X-Men: Apocalypse

Warning! Massive anecdote about myself incoming!

When I was in my first semester at the dffb, we had to partake in a directing seminar led by the wonderful Marin Marchewski – a seminar in which we had to, well, direct a scene that was handed to us without altering any of the dialogues. Needless to say the dialogue was terrible, and 24 year-old bitchy Bert was annoyed. So during our flat’s Halloween party, I snapped two girls – one dressed as Sally from the Nightmare before Christmas, one as Lara Croft – and made them perform the scene handcuffed to chairs in a boiler room I hung full of lolcats.

The result was terrible, but thankfully, the layers upon layers of irony in that 3-minute piece of art saved 24 year-old Bert’s skin. After all, I knew it was terrible, right? Marin cast his critical eye on my work, rattling the keychain in his pocket as he always did, calling it a “persiflage of nothing in particular”. Then, in another one of his typical mannerisms, he proclaimed “we should go for a smoke”.

We stood on the balcony, him dragging his cigarette, me enjoying the artificial background noise blaring from the speakers at Potsdamer Platz, feeling particularly smug. Then, he looked over to me and, with one sentence, smashed my smugness to smittereens:

“If only you’d have tried, you might have learned something.”

That moment might have been the single most defining experience at film school. It’s one of the few occasions where I didn’t learn about the craft, but about myself – about not hiding between irony because I’m insecure about my work, but just flat-out going all-out and taking the risk of getting hurt.

It was also a sentence that popped into my mind during Apocalypse.

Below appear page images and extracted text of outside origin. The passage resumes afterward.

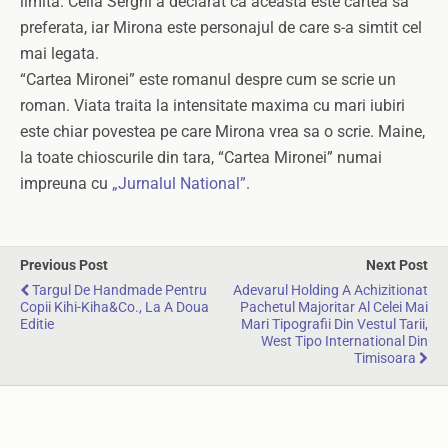
limita. Cella Serghi a declarat ca aceasta este cartea sa
preferata, iar Mirona este personajul de care s-a simtit cel
mai legata.
“Cartea Mironei” este romanul despre cum se scrie un
roman. Viata traita la intensitate maxima cu mari iubiri
este chiar povestea pe care Mirona vrea sa o scrie. Maine,
la toate chioscurile din tara, “Cartea Mironei” numai
impreuna cu
„Jurnalul National”
.
Previous Post
Next Post
Targul De Handmade Pentru
Adevarul Holding A Achizitionat
Copii Kihi-Kiha&Co., La A Doua
Pachetul Majoritar Al Celei Mai
Editie
Mari Tipografii Din Vestul Tarii,
West Tipo International Din
Timisoara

“The third one’s always the worst”, Jean grey suddenly says, walking out of the theatre, talking about Return of the Jedi while she was actually referring to the Third X-Men in the original trilogy, The Last Stand. Yet in that moment, I couldn’t help but shake the feeling the psychic girl was talking about the very movie she was in – which is also a bloated mess overstuffed with paper-thin characters.

In that moment, I knew Apocalypse had quit trying. Apocalypse knew it was terrible, and it just went with it like I had. Jean Grey was the lolcat hanging from the wall, feeling smug because she knew she was part of something bad – and that make it okay.

If only Marin Marchewski had been there for Jean.